Avec la loi de démocratisation de secteur public et nationalisé de 1983 (lois Auroux) un tiers des membres du conseil d’administration étaient présentés par les organisations syndicales et élus par le personnel. Cela a présenté un certain intérêt : nouveaux élus avec de nouveaux moyens notamment pour s’adresser aux salariés (suivant les entreprises). Cela avait ses limites aussi : des votes sans que les administrateurs élus aient toute les informations, sans qu’ils puissent accéder à celles-ci en amont des réunions du CA, sans qu’ils puissent faire appel à des experts comptables et surtout aucun moyen d’infléchir en quoi que ce soit de la stratégie de l’entreprise.

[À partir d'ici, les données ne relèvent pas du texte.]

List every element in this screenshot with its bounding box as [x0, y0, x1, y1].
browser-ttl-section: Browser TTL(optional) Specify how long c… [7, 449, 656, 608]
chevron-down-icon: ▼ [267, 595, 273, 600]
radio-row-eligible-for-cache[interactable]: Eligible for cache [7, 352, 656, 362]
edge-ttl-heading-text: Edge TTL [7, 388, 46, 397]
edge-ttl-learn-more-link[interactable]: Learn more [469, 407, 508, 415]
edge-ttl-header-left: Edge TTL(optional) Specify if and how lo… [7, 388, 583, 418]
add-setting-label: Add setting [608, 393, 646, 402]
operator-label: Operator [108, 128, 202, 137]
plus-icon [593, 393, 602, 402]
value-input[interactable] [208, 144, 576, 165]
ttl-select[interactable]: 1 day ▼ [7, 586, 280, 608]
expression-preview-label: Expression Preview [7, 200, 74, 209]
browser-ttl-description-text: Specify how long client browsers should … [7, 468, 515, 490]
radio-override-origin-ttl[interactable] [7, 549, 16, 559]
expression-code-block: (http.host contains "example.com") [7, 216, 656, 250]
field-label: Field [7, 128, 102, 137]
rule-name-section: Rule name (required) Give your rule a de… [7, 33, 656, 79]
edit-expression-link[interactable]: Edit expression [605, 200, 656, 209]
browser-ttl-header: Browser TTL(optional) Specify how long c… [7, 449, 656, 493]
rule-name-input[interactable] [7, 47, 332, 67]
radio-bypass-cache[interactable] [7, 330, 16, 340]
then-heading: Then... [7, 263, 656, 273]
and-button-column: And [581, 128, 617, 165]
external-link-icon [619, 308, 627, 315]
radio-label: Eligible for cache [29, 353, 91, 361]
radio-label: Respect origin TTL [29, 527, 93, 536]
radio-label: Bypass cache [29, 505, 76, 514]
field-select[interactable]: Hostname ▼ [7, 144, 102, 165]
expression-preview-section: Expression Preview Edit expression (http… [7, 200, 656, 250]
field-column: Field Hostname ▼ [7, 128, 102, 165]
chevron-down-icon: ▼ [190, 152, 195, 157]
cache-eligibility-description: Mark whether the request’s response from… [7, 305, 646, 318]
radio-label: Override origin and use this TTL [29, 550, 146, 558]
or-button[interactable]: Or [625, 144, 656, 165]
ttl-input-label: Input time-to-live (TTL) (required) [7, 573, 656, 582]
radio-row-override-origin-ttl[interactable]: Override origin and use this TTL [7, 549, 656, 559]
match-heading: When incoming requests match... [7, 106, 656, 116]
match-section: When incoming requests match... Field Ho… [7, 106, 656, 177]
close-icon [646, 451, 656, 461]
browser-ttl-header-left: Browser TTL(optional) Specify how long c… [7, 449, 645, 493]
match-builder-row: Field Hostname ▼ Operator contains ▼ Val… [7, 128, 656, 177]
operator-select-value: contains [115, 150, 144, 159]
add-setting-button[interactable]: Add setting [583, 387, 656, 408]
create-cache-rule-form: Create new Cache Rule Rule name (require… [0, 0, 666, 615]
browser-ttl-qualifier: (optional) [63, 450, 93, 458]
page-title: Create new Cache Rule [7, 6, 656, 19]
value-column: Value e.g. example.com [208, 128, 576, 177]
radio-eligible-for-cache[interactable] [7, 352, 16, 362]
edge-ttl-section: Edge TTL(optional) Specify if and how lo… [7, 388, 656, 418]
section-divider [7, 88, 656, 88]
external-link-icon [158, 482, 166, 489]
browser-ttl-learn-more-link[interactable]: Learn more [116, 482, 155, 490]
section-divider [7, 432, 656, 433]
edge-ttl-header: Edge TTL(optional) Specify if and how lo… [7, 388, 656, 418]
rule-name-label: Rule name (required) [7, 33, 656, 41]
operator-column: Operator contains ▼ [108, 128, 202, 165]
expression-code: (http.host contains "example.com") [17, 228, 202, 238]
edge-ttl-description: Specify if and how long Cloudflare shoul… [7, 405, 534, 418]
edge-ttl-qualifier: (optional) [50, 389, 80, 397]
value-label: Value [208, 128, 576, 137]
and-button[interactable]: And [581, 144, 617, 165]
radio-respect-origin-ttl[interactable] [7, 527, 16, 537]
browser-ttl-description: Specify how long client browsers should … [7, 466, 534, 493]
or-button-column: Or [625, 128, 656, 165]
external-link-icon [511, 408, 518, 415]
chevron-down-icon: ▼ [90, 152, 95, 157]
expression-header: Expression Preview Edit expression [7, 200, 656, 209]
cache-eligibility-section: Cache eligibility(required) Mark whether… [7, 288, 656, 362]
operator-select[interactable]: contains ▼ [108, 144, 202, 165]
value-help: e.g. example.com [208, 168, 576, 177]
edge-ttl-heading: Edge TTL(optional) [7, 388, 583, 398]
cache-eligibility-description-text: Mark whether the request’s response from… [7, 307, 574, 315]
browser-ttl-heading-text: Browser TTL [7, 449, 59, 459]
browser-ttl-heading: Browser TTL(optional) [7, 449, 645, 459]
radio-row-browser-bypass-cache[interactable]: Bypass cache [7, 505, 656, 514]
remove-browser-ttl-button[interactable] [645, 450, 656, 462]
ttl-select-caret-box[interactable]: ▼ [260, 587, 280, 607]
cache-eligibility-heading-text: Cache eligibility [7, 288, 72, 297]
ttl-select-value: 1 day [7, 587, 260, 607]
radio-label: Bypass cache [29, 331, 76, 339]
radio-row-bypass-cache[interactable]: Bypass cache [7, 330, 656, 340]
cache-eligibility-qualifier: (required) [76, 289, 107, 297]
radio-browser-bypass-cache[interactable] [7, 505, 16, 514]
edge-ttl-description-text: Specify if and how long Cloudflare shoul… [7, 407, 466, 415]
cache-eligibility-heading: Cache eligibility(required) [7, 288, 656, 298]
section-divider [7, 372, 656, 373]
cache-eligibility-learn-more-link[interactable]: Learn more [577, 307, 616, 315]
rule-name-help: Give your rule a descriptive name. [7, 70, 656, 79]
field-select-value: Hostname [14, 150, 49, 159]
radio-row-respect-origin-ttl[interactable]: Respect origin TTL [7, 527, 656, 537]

Pour y parvenir, il faut l’intervention des salariés pour faire prévaloir des alternatives. Mais l’instauration d’un « chèque syndical » n’a pas pour but de stimuler la contestation des choix patronaux !

Entreprises

Comme Jean-Luc Mélenchon et Anne Hidalgo, Yannick Jadot met l’accent sur des réaménagements de la fiscalité des ménages : rétablissement de l’ISF et d’un « impôt climatique sur la fortune », lutte contre l’évasion fiscale…  Mais les Verts se distinguent traditionnellement par l’attention qu’ils portent au caractère incitatif qui devrait être donné à la fiscalité des entreprises et au crédit.

  • adoption d’un prix socialement juste du carbone La contribution carbone n’augmentera qu’en cas de baisse significative des prix de l’énergie. Ses recettes seront intégralement reversées à la transition et aux ménages les plus modestes. Au niveau européen, nous supprimerons les permis d’émission distribués gratuitement aux entreprises dès 2023, et ferons payer le contenu en carbone des produits importés pour relocaliser l’industrie via le mécanisme d’ajustement carbone aux frontières.

Les levées de bouclier contre la « taxe carbone » incitent aux précautions de langage…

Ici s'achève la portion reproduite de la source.